Easy Grammar: How to Use Semicolons

Semicolons are most often used to join two full sentences together. In doing so, they provide a longer pause than a comma but a shorter pause than a period. They can also be used to make lists of items clearer to read.

To avoid any errors in your writing, here is how to use semicolons correctly:

1. Joining Full Sentences
2. Adverbial Conjunctions
3. Semicolons in Lists


1. Joining Full Sentences

When two full sentences have a close connection with each other, you can use a semicolon to join them together:

I’m going surfing this afternoon; the waves are perfect.
My cousin lives in Germany; I live in Taiwan.
The prize was a trip overseas; to be honest, I never thought I would win.
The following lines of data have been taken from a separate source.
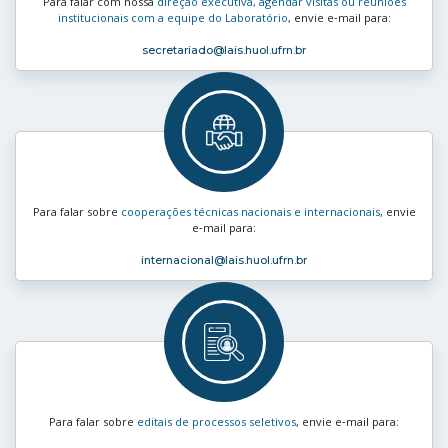
Para falar com nossa
direção executiva, agendar visitas ou reuniões
institucionais com a equipe do Laboratório
, envie e‑mail para:
secretariado
@lais.huol.ufrn.br
Para falar sobre
cooperações técnicas nacionais e internacionais
, envie
e‑mail para:
internacional
@lais.huol.ufrn.br
Para falar sobre
editais de processos seletivos
, envie e‑mail para:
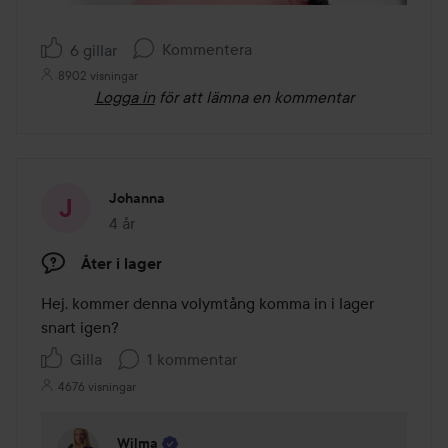
Kommentera
6 gillar
8902 visningar
Logga in
för att lämna en kommentar
Johanna
4 år
Inlägget skapades 4 år
Åter i lager
Hej, kommer denna volymtång komma in i lager 
snart igen? 
Gilla
1 kommentar
4676 visningar
Wilma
If we wanted to, we could swap each of these semicolons with periods and create two separate sentences for each example:

I’m going surfing this afternoon. The waves are perfect.
My cousin lives in Germany. I live in Taiwan.
The prize was a trip overseas. To be honest, I never thought I would win.
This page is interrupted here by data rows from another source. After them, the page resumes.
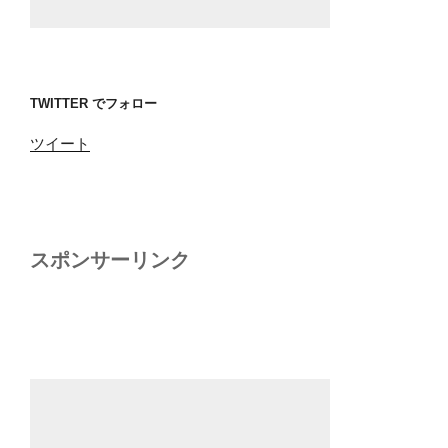
TWITTER でフォロー
ツイート
スポンサーリンク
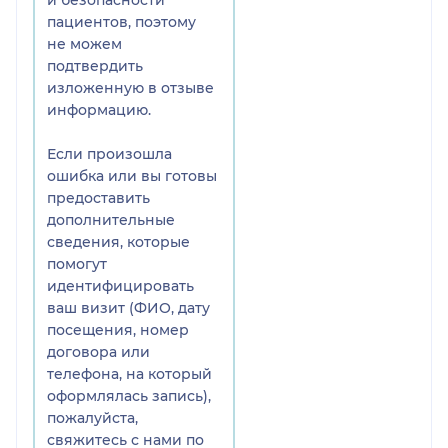
углублен и он виден над
пациентов, поэтому
десной. А так же это было
не можем
прекрасно видно на
подтвердить
снимке КТ, где можно все
изложенную в отзыве
увидеть все до
информацию.
миллиметра.
Вместо того чтобы рвать
Если произошла
мне десну можно было
ошибка или вы готовы
честно сказать что
предоставить
импланты вообще
дополнительные
установлены
сведения, которые
неправильно!
помогут
От всего произошедшего
идентифицировать
я получила сильный
ваш визит (ФИО, дату
стресс!
посещения, номер
Позже неправильно
договора или
установленные импланты
телефона, на который
пришлось удалить.
оформлялась запись),
пожалуйста,
свяжитесь с нами по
This trick is a good way to remember the rule for joining sentences together with a semicolon. All you need is a full sentence on both sides.

2. Adverbial Conjunctions

If you join two full sentences together with a conjunctive adverb (e.g., “however” or “therefore”), then a semicolon is needed before the conjunction:

My car was stolen; consequently, I have to take the subway to work.
I enjoy my job; however, the work hours are terrible.
My biggest fear is the sea; nevertheless, I’m learning to scuba dive.

In sentences like these, a comma is too weak to join them together—you need to use a semicolon. And as you can see, we’re still obeying the main rule: a full sentence is being used on both sides.
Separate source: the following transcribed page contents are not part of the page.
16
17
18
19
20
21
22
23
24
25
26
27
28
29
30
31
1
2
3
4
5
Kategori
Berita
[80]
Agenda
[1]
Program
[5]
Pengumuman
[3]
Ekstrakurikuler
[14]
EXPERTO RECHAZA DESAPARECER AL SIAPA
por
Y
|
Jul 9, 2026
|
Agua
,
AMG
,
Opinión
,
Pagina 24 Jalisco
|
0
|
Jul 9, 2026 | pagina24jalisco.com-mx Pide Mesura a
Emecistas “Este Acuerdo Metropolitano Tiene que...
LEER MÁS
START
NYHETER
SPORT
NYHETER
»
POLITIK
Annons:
Here is a list of the common conjunctive adverbs that are used in this pattern:

therefore
finally
however
indeed
then
hence
consequently
besides

thus
other
thus
otherwise
accordingly
meanwhile
nevertheless
similarly

3. Semicolons in Lists

There is one situation where semicolons can be used without needing a full sentence on both sides. This is when you write a list that has more than one comma per item. In cases like these, you should separate the different items in the list with semicolons:

I visited three countries last year: Egypt, for the pyramids; Italy, for the culture; and Thailand, for the beaches.

This album has photos of my parents, James and Ann; my neighbors, the Ambers; and my best friend, Max.

By separating each item with a semicolon, the list is clear and easy to read. For instance, in the second example above, we can see that James and Ann are the speaker’s parents, the Ambers are his neighbors, and Max is his best friend.

Look how confusing the sentence would be if we only used commas the whole way through:

* This album has photos of my parents, James and Ann, my neighbors, the Ambers, and my best friend, Max.

Now it seems like James and Ann are a separate item from the speaker’s parents, and the Ambers look like a separate item from his neighbors. This makes a mess of the whole list. To avoid the confusion, don’t forget your semicolons.